Boabissia regarded me with horror.

"You are more than generous," I said.

"Indeed," said Hurtha, approvingly. In my palm lay a silver tarsk. I put it in my pouch. Boabissia moaned.

He then reached to the small bell on his desk, and shook it, twice.

"I assume," I said, "in the light of the special circumstances of her case, she is not to be treated as a runaway slave."

"No," he said. "Or, certainly not at present, at least." Then he looked at the girl. "You do understand, however, do you not, my dear, the typical penalties for a runaway slave?"

She nodded, numbly.

"Excellent," he said.

"If I may be so bold," I said, "I would advocate a certain modest latitude, at least for a day or two, in her initial training. You must understand that she has, for many years, regarded herself as a free woman."

"Interesting," he said.

"Too," I said, "not only has she regarded herself as a free woman, but she has behaved as one, and has affected the airs of one."

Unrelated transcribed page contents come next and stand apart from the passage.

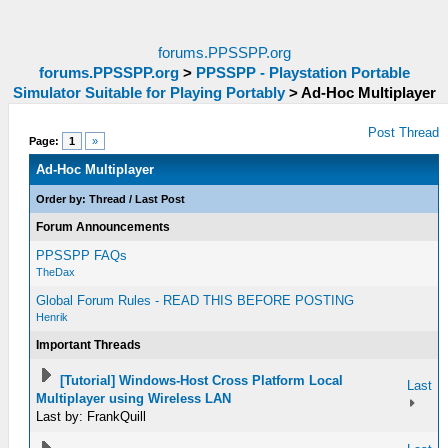
forums.PPSSPP.org
forums.PPSSPP.org
>
PPSSPP - Playstation Portable
Simulator Suitable for Playing Portably
>
Ad-Hoc Multiplayer
Post Thread
Page:
1
»
Ad-Hoc Multiplayer
Order by:
Thread
/
Last Post
Forum Announcements
PPSSPP FAQs
TheDax
Global Forum Rules - READ THIS BEFORE POSTING
Henrik
Important Threads
[Tutorial] Windows-Host Cross Platform Local
Last
Multiplayer using Wireless LAN
Last by: FrankQuill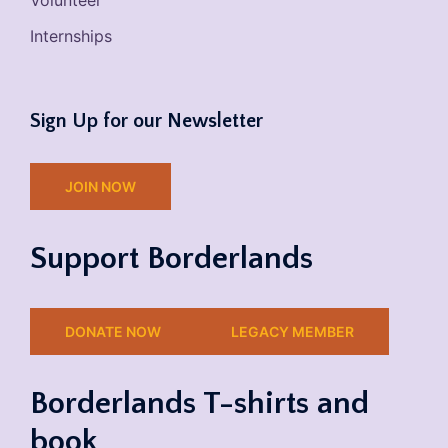
Volunteer
Internships
Sign Up for our Newsletter
JOIN NOW
Support Borderlands
DONATE NOW
LEGACY MEMBER
Borderlands T-shirts and
book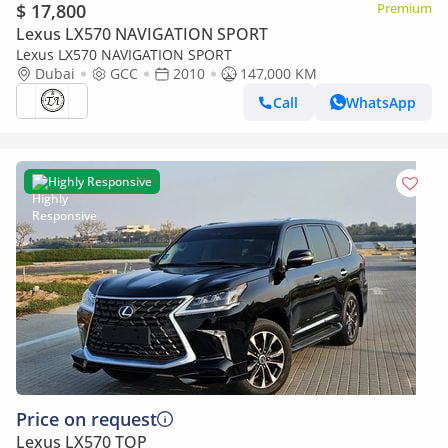
$ 17,800
Premium
Lexus LX570 NAVIGATION SPORT
Lexus LX570 NAVIGATION SPORT
Dubai
GCC
2010
147,000 KM
Call
WhatsApp
Highly Responsive
Price on request
Lexus LX570 TOP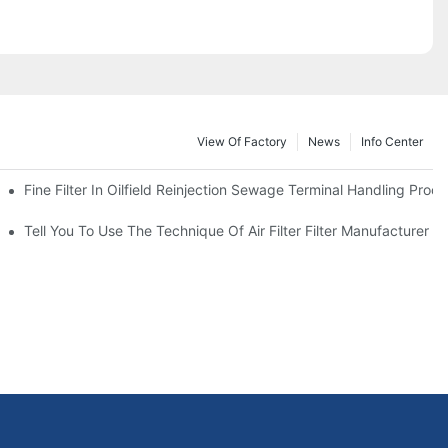
View Of Factory
News
Info Center
Fine Filter In Oilfield Reinjection Sewage Terminal Handling Proc
 Service Life
Tell You To Use The Technique Of Air Filter Filter Manufacturer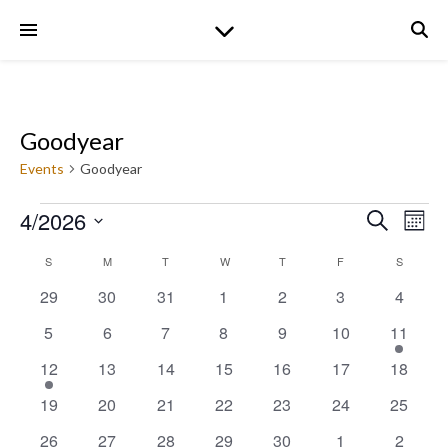
Goodyear
Events
Goodyear
Events
4/2026
Even
Ev
Search
Mont
Select
date.
Calendar
S
SUNDAY
M
MONDAY
T
TUESDAY
W
WEDNESDAY
T
THURSDAY
F
FRIDAY
S
SATURD
V
Sear
0
0
0
0
0
0
0
29
30
31
1
2
3
4
Na
events
events
events
events
events
events
events
of
0
0
0
0
0
0
1
5
6
7
8
9
10
11
and
events
events
events
events
events
events
event
1
0
0
0
0
0
0
12
13
14
15
16
17
18
Events
event
events
events
events
events
events
events
View
0
0
0
0
0
0
0
19
20
21
22
23
24
25
events
events
events
events
events
events
events
0
0
0
0
0
0
0
26
27
28
29
30
1
2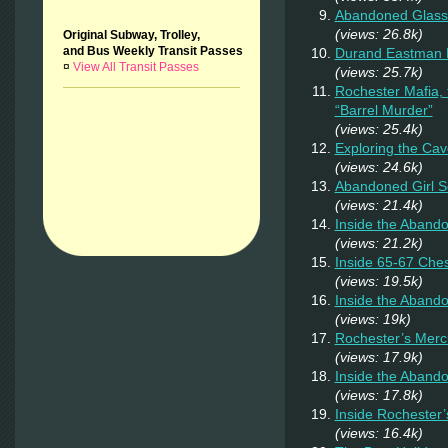
Abandoned Glass
(views: 26.8k)
Original Subway, Trolley,
and Bus Weekly Transit Passes
Durand Eastman P
¤
View All Transit Passes
(views: 25.7k)
Rochester Mafia,
“Barrel Murder”
(views: 25.4k)
Exploring the Cav
(views: 24.6k)
Abandoned Girl 
(views: 21.4k)
Inside the Aband
(views: 21.2k)
Inside 65-67 Ches
(views: 19.5k)
Inside the Aband
(views: 19k)
Rochester’s Merc
(views: 17.9k)
Inside the Abando
(views: 17.8k)
Inside Rochester
(views: 16.4k)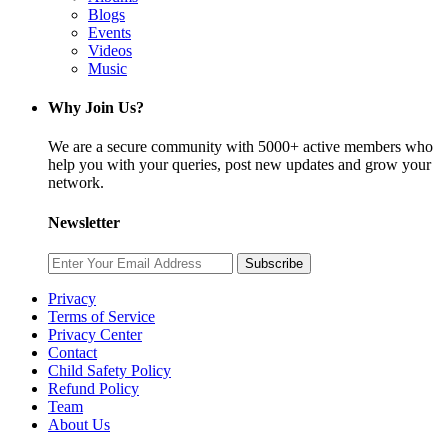
Blogs
Events
Videos
Music
Why Join Us?
We are a secure community with 5000+ active members who
help you with your queries, post new updates and grow your
network.
Newsletter
Subscribe
Privacy
Terms of Service
Privacy Center
Contact
Child Safety Policy
Refund Policy
Team
About Us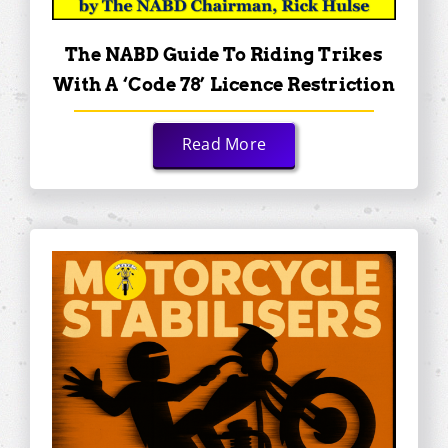
The NABD Guide To Riding Trikes
With A ‘Code 78’ Licence Restriction
Read More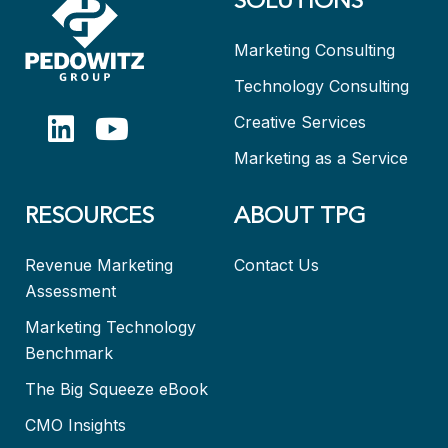
SOLUTIONS
Marketing Consulting
Technology Consulting
Creative Services
Marketing as a Service
RESOURCES
ABOUT TPG
Revenue Marketing
Contact Us
Assessment
Marketing Technology
Benchmark
The Big Squeeze eBook
CMO Insights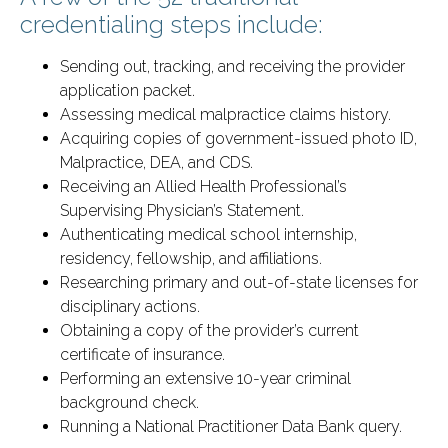
credentialing steps include:
Sending out, tracking, and receiving the provider
application packet.
Assessing medical malpractice claims history.
Acquiring copies of government-issued photo ID,
Malpractice, DEA, and CDS.
Receiving an Allied Health Professional’s
Supervising Physician’s Statement.
Authenticating medical school internship,
residency, fellowship, and affiliations.
Researching primary and out-of-state licenses for
disciplinary actions.
Obtaining a copy of the provider’s current
certificate of insurance.
Performing an extensive 10-year criminal
background check.
Running a National Practitioner Data Bank query.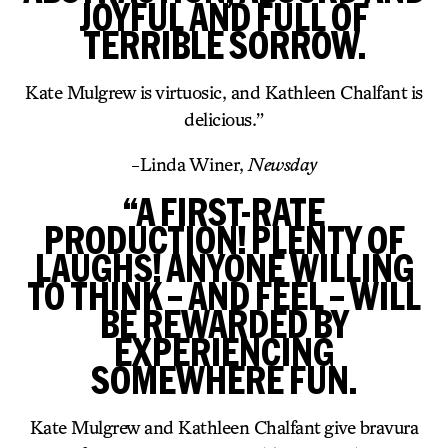
JOYFUL AND FULL OF
TERRIBLE SORROW.
Kate Mulgrew is virtuosic, and Kathleen Chalfant is
delicious.”
-Linda Winer,
Newsday
“A FIRST-RATE
PRODUCTION! PLENTY OF
LAUGHS! ANYONE WILLING
TO THINK – AND FEEL – WILL
BE REWARDED BY
EXPERIENCING
SOMEWHERE FUN.
Kate Mulgrew and Kathleen Chalfant give bravura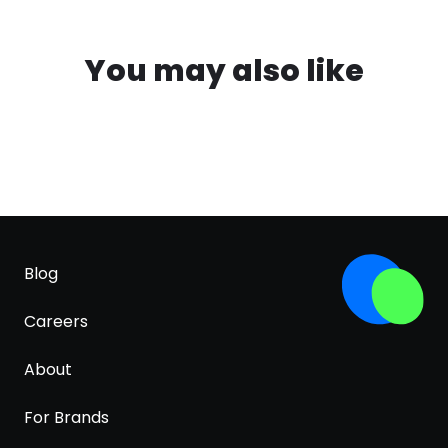
You may also like
Blog
Careers
About
For Brands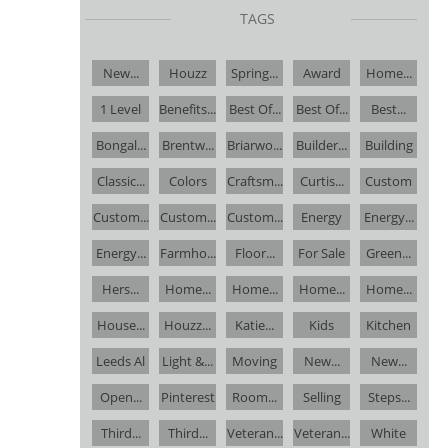
TAGS
New...
Houzz
Spring...
Award
Home...
1 Level
Benefits...
Best Of...
Best Of...
Best...
Bongal...
Brentw...
Briarwo...
Builder...
Building
Classic...
Colors
Craftsm...
Curtis...
Custom
Custom...
Custom...
Custom...
Energy
Energy...
Energy...
Farmho...
Floor...
For Sale
Green...
Hers...
Home...
Home...
Home...
Home...
House...
Houzz...
Katie...
Kids
Kitchen
Leeds Al
Light &...
Moving
New...
New...
Open...
Pinterest
Room...
Selling
Steps...
Third...
Third...
Veteran...
Veteran...
White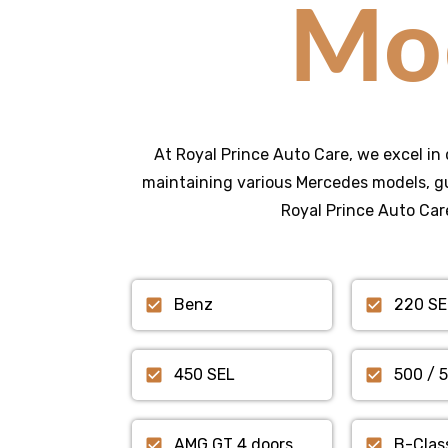
Mo
At Royal Prince Auto Care, we excel in 
maintaining various Mercedes models, gu
Royal Prince Auto Care
Benz
220 SE
450 SEL
500 / 
AMG GT 4 doors
B-Clas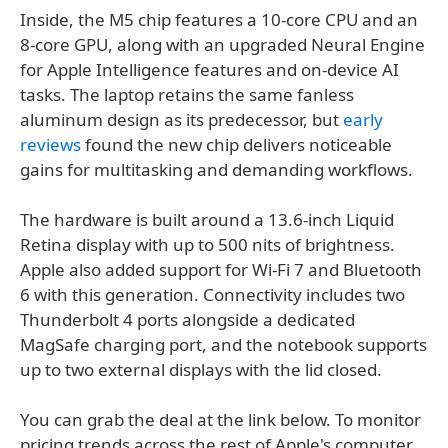
Inside, the M5 chip features a 10-core CPU and an
8-core GPU, along with an upgraded Neural Engine
for Apple Intelligence features and on-device AI
tasks. The laptop retains the same fanless
aluminum design as its predecessor, but
early
reviews
found the new chip delivers noticeable
gains for multitasking and demanding workflows.
The hardware is built around a 13.6-inch Liquid
Retina display with up to 500 nits of brightness.
Apple also added support for Wi-Fi 7 and Bluetooth
6 with this generation. Connectivity includes two
Thunderbolt 4 ports alongside a dedicated
MagSafe charging port, and the notebook supports
up to two external displays with the lid closed.
You can grab the deal at the link below. To monitor
pricing trends across the rest of Apple's computer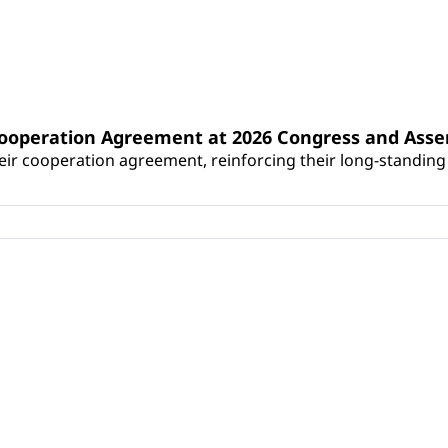
Cooperation Agreement at 2026 Congress and Ass
r cooperation agreement, reinforcing their long-standing p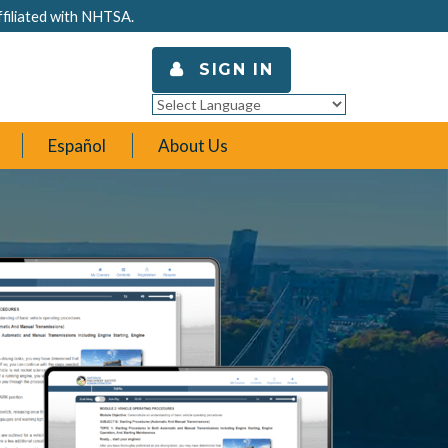
ffiliated with NHTSA.
SIGN IN
Powered by
Translate
Español
About Us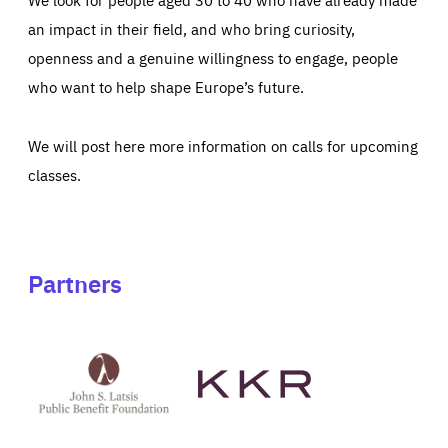
an impact in their field, and who bring curiosity,
openness and a genuine willingness to engage, people
who want to help shape Europe’s future.
We will post here more information on calls for upcoming
classes.
Partners
See
See
John
KKR's
St
website
Latsis
public
benefit
foundation's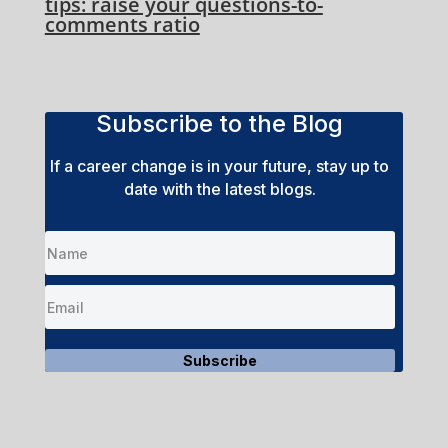
tips: raise your questions-to-
comments ratio
Subscribe to the Blog
If a career change is in your future, stay up to
date with the latest blogs.
Subscribe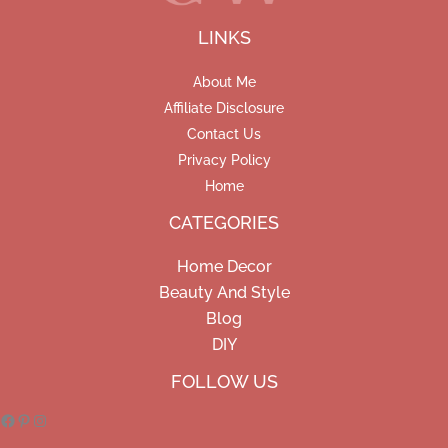
LINKS
About Me
Affiliate Disclosure
Contact Us
Privacy Policy
Home
CATEGORIES
Home Decor
Beauty And Style
Blog
DIY
Facebook
Pinterest
Instagram
FOLLOW US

"That is very serious, my dear," said the man.

At that moment a lithe, sinewy fellow entered, doubtless in response to the sound of the bell a few moments earlier. He whose office it was gestured toward Boabissia. Her hands were drawn behind her, and braceleted behind her back.

"But she did not understand she was not free, really," I said.

Boabissia pulled against the bracelets, weakly.

"She came here unveiled," said the man.

"True," I said. "But the Alar women do not veil themselves."

"She thought she was an Alar?" asked the man.

(pg. 306) "She was accustomed to thinking of herself in that way," I said.

"But she should have known from her body she was not of the Alars," he said. "She is not a tall, strapping woman. Look at her. She is short, and luscious, and cuddly, and exquisitely feminine. That is the body of a woman of the cities or towns, and, if I may note the fact, it is a typical slave's body."

"True," I said.

"And what was her attitude toward female slaves?" he asked.

"She held herself immeasurably superior to them," I said. "She despised them. She hated them, and held them in great contempt."